◆ RECORDS FOR THIS TASK ◆

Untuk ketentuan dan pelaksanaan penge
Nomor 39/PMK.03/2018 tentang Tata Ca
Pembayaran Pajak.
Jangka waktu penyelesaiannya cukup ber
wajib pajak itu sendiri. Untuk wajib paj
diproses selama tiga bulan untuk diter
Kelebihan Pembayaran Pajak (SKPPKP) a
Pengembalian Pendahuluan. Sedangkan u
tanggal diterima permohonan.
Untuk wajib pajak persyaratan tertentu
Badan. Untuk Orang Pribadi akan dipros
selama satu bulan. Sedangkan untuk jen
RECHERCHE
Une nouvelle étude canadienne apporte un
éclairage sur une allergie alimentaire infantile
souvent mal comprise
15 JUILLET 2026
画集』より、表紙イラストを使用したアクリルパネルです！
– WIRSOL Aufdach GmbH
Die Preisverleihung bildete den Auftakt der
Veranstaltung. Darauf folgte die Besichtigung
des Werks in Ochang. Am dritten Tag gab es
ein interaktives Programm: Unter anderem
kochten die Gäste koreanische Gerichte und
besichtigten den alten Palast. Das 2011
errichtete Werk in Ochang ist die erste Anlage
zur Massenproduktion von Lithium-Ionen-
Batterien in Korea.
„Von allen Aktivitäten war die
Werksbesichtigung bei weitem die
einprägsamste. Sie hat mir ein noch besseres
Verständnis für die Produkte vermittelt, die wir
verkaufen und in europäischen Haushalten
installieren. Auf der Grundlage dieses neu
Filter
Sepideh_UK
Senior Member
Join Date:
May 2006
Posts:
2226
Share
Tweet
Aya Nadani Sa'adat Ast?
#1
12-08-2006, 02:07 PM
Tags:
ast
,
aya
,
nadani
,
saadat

◆ WHAT TO WORK ON ◆
Every line above that holds the word "bulan" needs to be copied.

◆ ANSWER TO THE PROBLEM ◆
diproses selama tiga bulan untuk diter
selama satu bulan. Sedangkan untuk jen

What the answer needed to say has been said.